Hello everyone, and welcome back to another awesome episode of the BIF Bites Podcast. I’m your host, Jerry Mee, and we got a fun one for you today. Now, typically with these fun episodes, I’ll tell you a story or an anecdote or an example, and then relate that back to a CFP exam question or topic so that it can better prepare you for the exam. 

 Today, however, we’re going to do it a little bit different because this story is so crazy, you really need to understand the CFP exam topic first in order to truly appreciate it. So without further ado, I’m going to dive into that topic first, and then we’re going to hear a pretty crazy story that played out about 10 years ago. 

 First and foremost, the IRS has very special and specific rules when it comes to donating art or historical artifacts in order to get a charitable donation tax write-off. That is called the related use rule. What this rule says is that if you are going to donate a piece of art or historical artifact to a museum or institution that will display that piece for its intrinsic artistic or historical value, you can value that donation at its fair market value. 

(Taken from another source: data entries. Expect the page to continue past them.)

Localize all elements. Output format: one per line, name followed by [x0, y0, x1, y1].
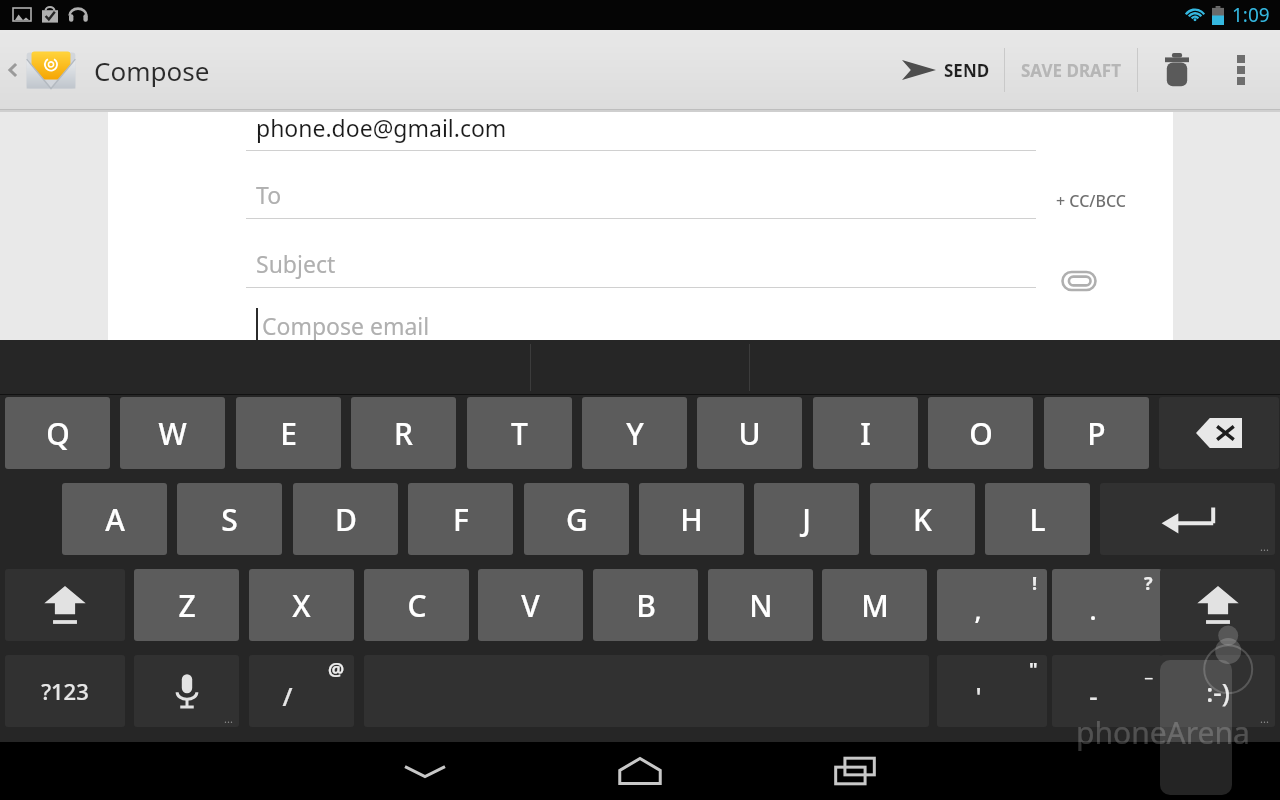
staticText: H	[680, 499, 703, 540]
staticText: !	[1032, 571, 1038, 596]
staticText: U	[738, 413, 761, 454]
staticText: To	[256, 179, 282, 210]
staticText: phone.doe@gmail.com	[256, 112, 507, 143]
button[interactable]: O	[928, 397, 1033, 469]
button[interactable]: Hide keyboard	[360, 742, 490, 800]
staticText: ...	[1260, 711, 1269, 726]
button[interactable]: Shift	[1160, 569, 1275, 641]
staticText: ...	[224, 711, 233, 726]
staticText: 1:09	[1232, 2, 1270, 28]
button[interactable]: P	[1044, 397, 1149, 469]
staticText: W	[158, 413, 187, 454]
staticText: Subject	[256, 248, 336, 279]
staticText: E	[280, 413, 297, 454]
staticText: Q	[46, 413, 70, 454]
button[interactable]: More options	[1216, 38, 1266, 102]
staticText: -	[1089, 678, 1098, 713]
button[interactable]: E	[236, 397, 341, 469]
button[interactable]: Voice input	[134, 655, 239, 727]
button[interactable]: Recent apps	[790, 742, 920, 800]
button[interactable]: /	[249, 655, 354, 727]
staticText: :-)	[1206, 674, 1230, 709]
button[interactable]: B	[593, 569, 698, 641]
staticText: T	[511, 413, 528, 454]
staticText: SAVE DRAFT	[1021, 59, 1121, 82]
button[interactable]: M	[822, 569, 927, 641]
button[interactable]: Home	[575, 742, 705, 800]
button[interactable]: I	[813, 397, 918, 469]
staticText: C	[407, 585, 427, 626]
button[interactable]: Y	[582, 397, 687, 469]
button[interactable]: Subject	[246, 239, 1036, 287]
button[interactable]: Attach file	[1053, 255, 1105, 307]
staticText: + CC/BCC	[1056, 190, 1126, 212]
staticText: _	[1145, 657, 1153, 682]
staticText: ,	[974, 592, 982, 627]
button[interactable]: L	[985, 483, 1090, 555]
button[interactable]: S	[177, 483, 282, 555]
staticText: X	[292, 585, 311, 626]
staticText: Z	[178, 585, 196, 626]
staticText: SEND	[944, 59, 990, 82]
button[interactable]: Compose	[0, 41, 218, 99]
staticText: @	[328, 657, 345, 682]
button[interactable]: Shift	[5, 569, 125, 641]
button[interactable]: N	[708, 569, 813, 641]
button[interactable]: ,	[937, 569, 1047, 641]
staticText: "	[1029, 657, 1038, 682]
button[interactable]: T	[467, 397, 572, 469]
button[interactable]: Backspace	[1159, 397, 1279, 469]
staticText: G	[566, 499, 588, 540]
staticText: A	[105, 499, 125, 540]
staticText: Compose	[94, 53, 210, 88]
staticText: N	[749, 585, 773, 626]
button[interactable]: F	[408, 483, 513, 555]
staticText: phoneArena	[1076, 712, 1250, 753]
staticText: R	[394, 413, 413, 454]
staticText: B	[636, 585, 656, 626]
button[interactable]: :-)	[1160, 655, 1275, 727]
button[interactable]: + CC/BCC	[1048, 182, 1134, 220]
staticText: J	[802, 499, 811, 540]
button[interactable]: Enter	[1100, 483, 1275, 555]
button[interactable]: H	[639, 483, 744, 555]
staticText: ...	[1260, 539, 1269, 554]
button[interactable]: Discard	[1138, 38, 1216, 102]
button[interactable]: G	[524, 483, 629, 555]
button[interactable]: ?123	[5, 655, 125, 727]
button[interactable]: -	[1052, 655, 1162, 727]
button[interactable]: To	[246, 170, 1036, 218]
button[interactable]: X	[249, 569, 354, 641]
staticText: ?	[1144, 571, 1153, 596]
button[interactable]: R	[351, 397, 456, 469]
button[interactable]: A	[62, 483, 167, 555]
staticText: P	[1087, 413, 1106, 454]
staticText: D	[335, 499, 357, 540]
button[interactable]: Z	[134, 569, 239, 641]
button[interactable]: V	[478, 569, 583, 641]
button[interactable]: J	[754, 483, 859, 555]
button[interactable]: U	[697, 397, 802, 469]
button[interactable]: .	[1052, 569, 1162, 641]
button[interactable]: W	[120, 397, 225, 469]
staticText: O	[969, 413, 993, 454]
button[interactable]: '	[937, 655, 1047, 727]
button[interactable]: C	[364, 569, 469, 641]
staticText: F	[453, 499, 469, 540]
staticText: ?123	[41, 676, 89, 706]
staticText: '	[975, 678, 982, 713]
staticText: V	[521, 585, 540, 626]
button[interactable]: SAVE DRAFT	[1005, 42, 1137, 98]
staticText: K	[913, 499, 932, 540]
button[interactable]: SEND	[888, 42, 1004, 98]
button[interactable]: K	[870, 483, 975, 555]
staticText: M	[861, 585, 889, 626]
staticText: Compose email	[262, 310, 430, 341]
staticText: Y	[626, 413, 644, 454]
button[interactable]: Q	[5, 397, 110, 469]
button[interactable]: D	[293, 483, 398, 555]
staticText: .	[1089, 592, 1097, 627]
staticText: /	[282, 678, 293, 713]
staticText: S	[221, 499, 238, 540]
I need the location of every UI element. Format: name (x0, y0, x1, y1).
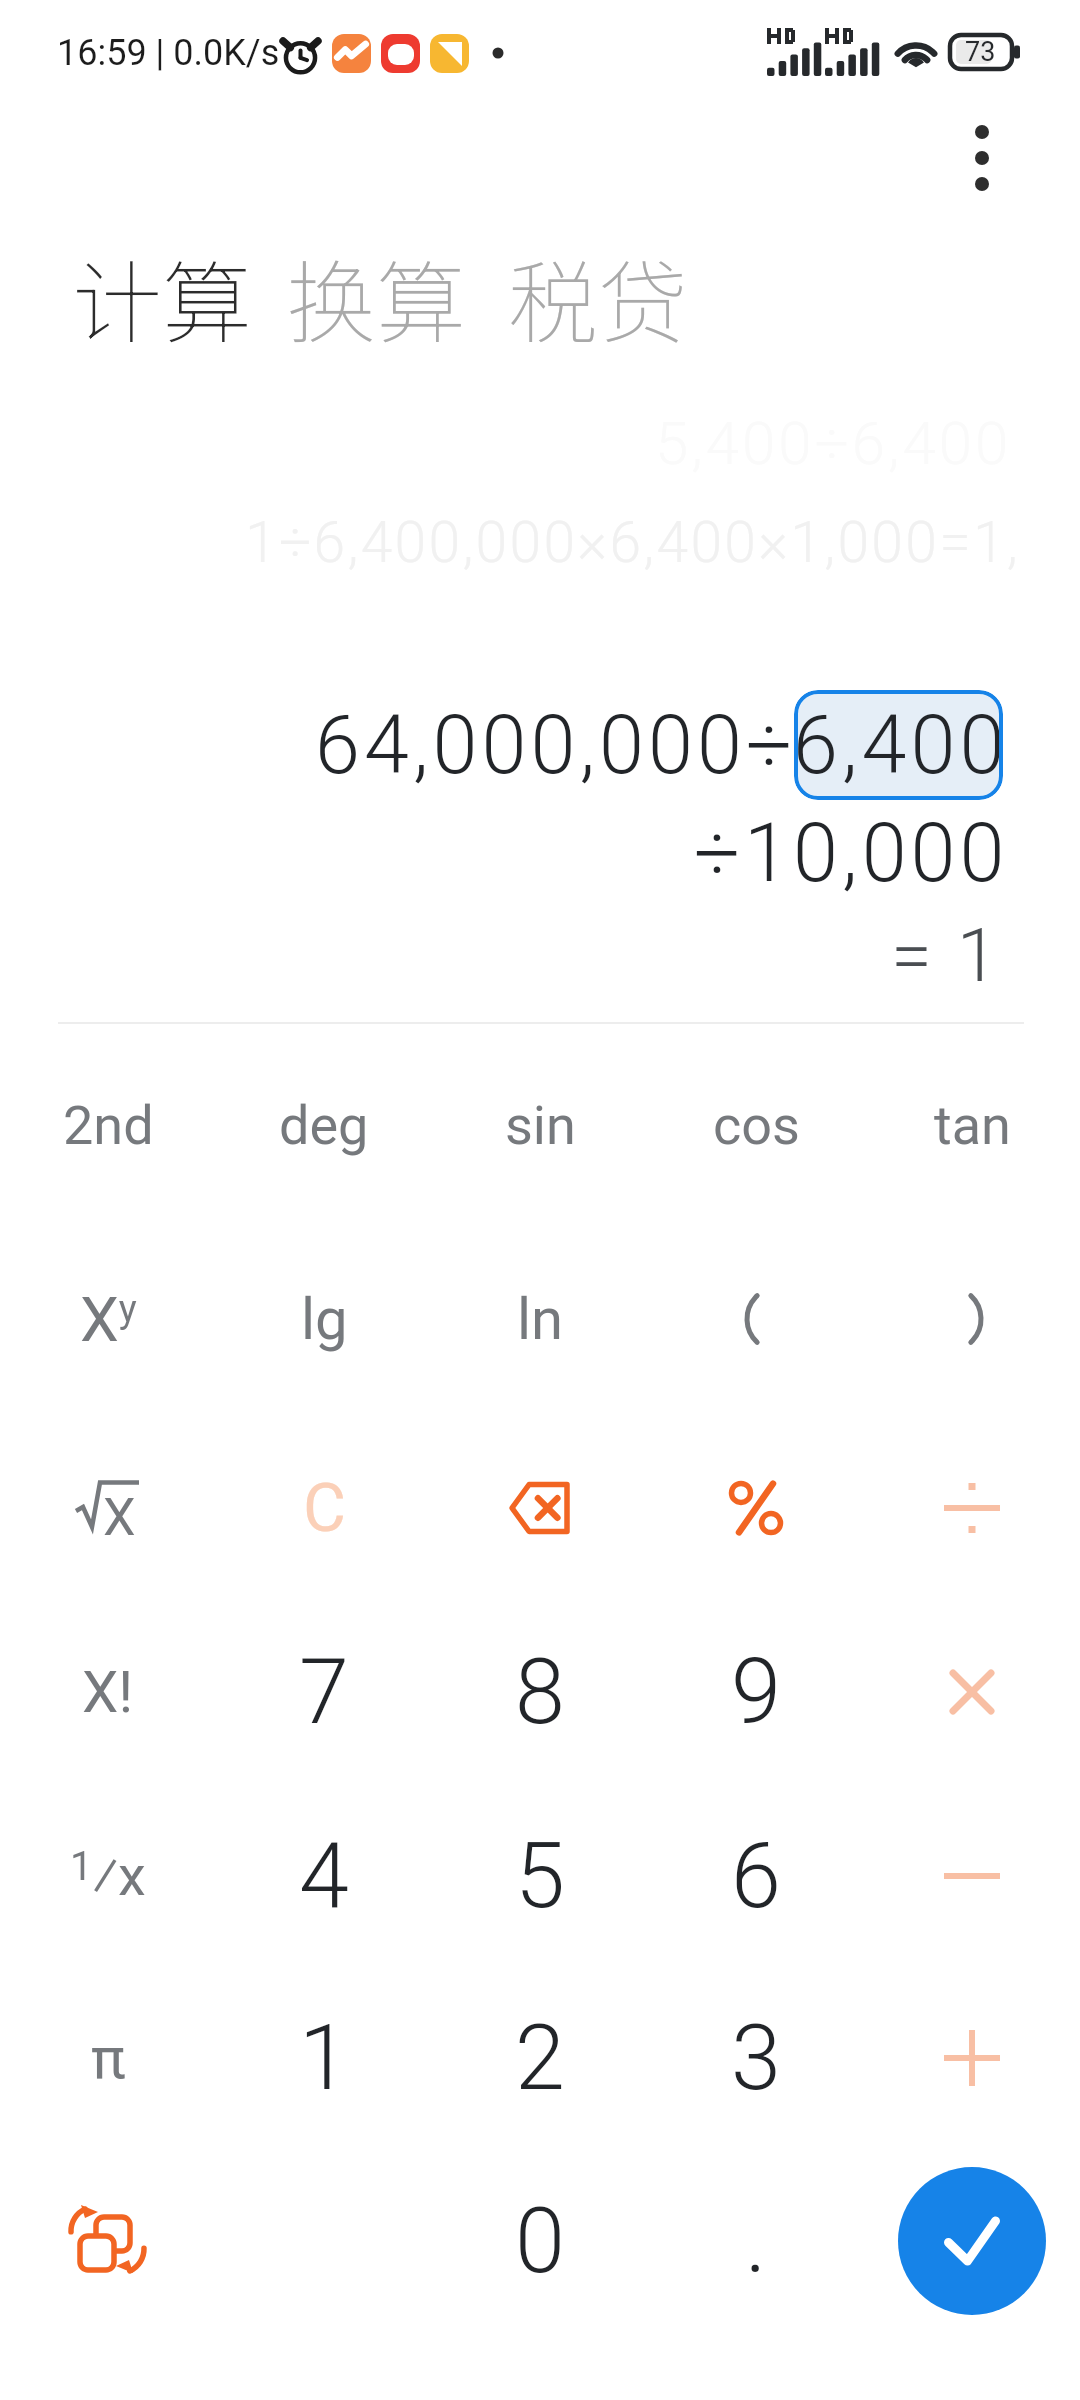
staticText: C (303, 1470, 346, 1547)
button[interactable]: lg (216, 1226, 432, 1412)
staticText: 8 (515, 1640, 565, 1745)
button[interactable]: Equals (898, 2167, 1046, 2315)
staticText: deg (279, 1094, 369, 1157)
staticText: 64,000,000÷ (315, 698, 797, 793)
button[interactable]: Plus (864, 1965, 1080, 2151)
staticText: 税贷 (508, 232, 688, 362)
staticText: π (91, 2024, 126, 2092)
button[interactable]: X to the power of Y (0, 1226, 216, 1412)
button[interactable]: cos (648, 1032, 864, 1218)
button[interactable]: 9 (648, 1599, 864, 1785)
button[interactable]: π (0, 1965, 216, 2151)
staticText: 4 (299, 1824, 349, 1929)
button[interactable]: Percent (648, 1415, 864, 1601)
button[interactable]: 6,400 (794, 690, 1003, 800)
staticText: = 1 (891, 912, 1002, 999)
staticText: 1 (299, 2006, 349, 2111)
staticText: 6,400 (794, 698, 1003, 793)
staticText: X! (82, 1658, 134, 1726)
staticText: 1⁄x (70, 1843, 146, 1909)
button[interactable]: Right parenthesis (864, 1226, 1080, 1412)
staticText: 3 (731, 2006, 781, 2111)
button[interactable]: tan (864, 1032, 1080, 1218)
button[interactable]: sin (432, 1032, 648, 1218)
button[interactable]: 8 (432, 1599, 648, 1785)
button[interactable]: 计算 (72, 232, 252, 362)
staticText: tan (934, 1094, 1011, 1157)
staticText: ln (517, 1285, 564, 1353)
button[interactable]: ln (432, 1226, 648, 1412)
button[interactable]: 3 (648, 1965, 864, 2151)
staticText: Xy (80, 1283, 137, 1356)
staticText: 计算 (72, 232, 252, 362)
staticText: sin (505, 1094, 576, 1157)
staticText: 7 (299, 1640, 349, 1745)
button[interactable]: 0 (432, 2148, 648, 2334)
button[interactable]: . (648, 2148, 864, 2334)
button[interactable]: 换算 (286, 232, 466, 362)
button[interactable]: X! (0, 1599, 216, 1785)
button[interactable]: Divide (864, 1415, 1080, 1601)
button[interactable]: Unit convert (0, 2148, 216, 2334)
button[interactable]: 4 (216, 1783, 432, 1969)
button[interactable]: Multiply (864, 1599, 1080, 1785)
staticText: . (745, 2189, 767, 2294)
button[interactable]: deg (216, 1032, 432, 1218)
staticText: 2nd (63, 1094, 154, 1157)
button[interactable]: Left parenthesis (648, 1226, 864, 1412)
button[interactable]: Minus (864, 1783, 1080, 1969)
staticText: 6 (731, 1824, 781, 1929)
staticText: 73 (965, 36, 996, 68)
button[interactable]: 2 (432, 1965, 648, 2151)
staticText: 16:59 | 0.0K/s (57, 32, 280, 74)
button[interactable]: 2nd (0, 1032, 216, 1218)
button[interactable]: 5 (432, 1783, 648, 1969)
button[interactable]: 6 (648, 1783, 864, 1969)
staticText: cos (713, 1094, 800, 1157)
button[interactable]: 7 (216, 1599, 432, 1785)
button[interactable]: More options (932, 108, 1032, 208)
button[interactable]: Square root (0, 1415, 216, 1601)
staticText: lg (301, 1285, 348, 1353)
staticText: 2 (515, 2006, 565, 2111)
button[interactable]: C (216, 1415, 432, 1601)
staticText: 5 (515, 1824, 565, 1929)
staticText: X (103, 1487, 136, 1543)
button[interactable]: One over x (0, 1783, 216, 1969)
staticText: 换算 (286, 232, 466, 362)
button[interactable]: 税贷 (508, 232, 688, 362)
button[interactable]: 1 (216, 1965, 432, 2151)
staticText: 1÷6,400,000×6,400×1,000=1, (245, 509, 1021, 576)
staticText: 0 (515, 2189, 565, 2294)
staticText: ÷10,000 (694, 806, 1009, 901)
staticText: 9 (731, 1640, 781, 1745)
button[interactable]: Delete (432, 1415, 648, 1601)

 However, if you donate that piece to another type of charity, like a soup kitchen, you cannot value it at fair market value. Instead, you must value it at your cost basis. 

 00:02:11 Jerry Mee 

This rule exists to prevent abuse of the tax code. In the past, some wealthy individuals exploited loopholes by buying cheap artwork from friends, having it appraised for inflated values, and then donating it to unrelated charities for huge deductions. For example, someone might pay $1,000 for a painting, have it appraised for $50,000, donate it to a soup kitchen, and then claim that $50,000 deduction. 

 To stop this, the IRS created the related use rule, which essentially puts the accountability on museums and institutions. If they display the art, they are confirming it has artistic or educational value. In those cases, the donor can claim fair market value. But if the charity doesn’t use it for a related purpose, the donor can only claim cost basis. 

 It’s a good rule that stops most abuse. But as we’ll see today, it’s not perfect. Keep that rule in mind as we go into today’s story: Hobby Lobby. 

 00:04:31 Jerry Mee 

For those who don’t know, Hobby Lobby is a massive arts and crafts retailer based in the Midwest. They’re hugely successful, earning hundreds of millions of dollars each year, and they’re owned by the Green family — a deeply religious family with an interest in biblical history and philanthropy. 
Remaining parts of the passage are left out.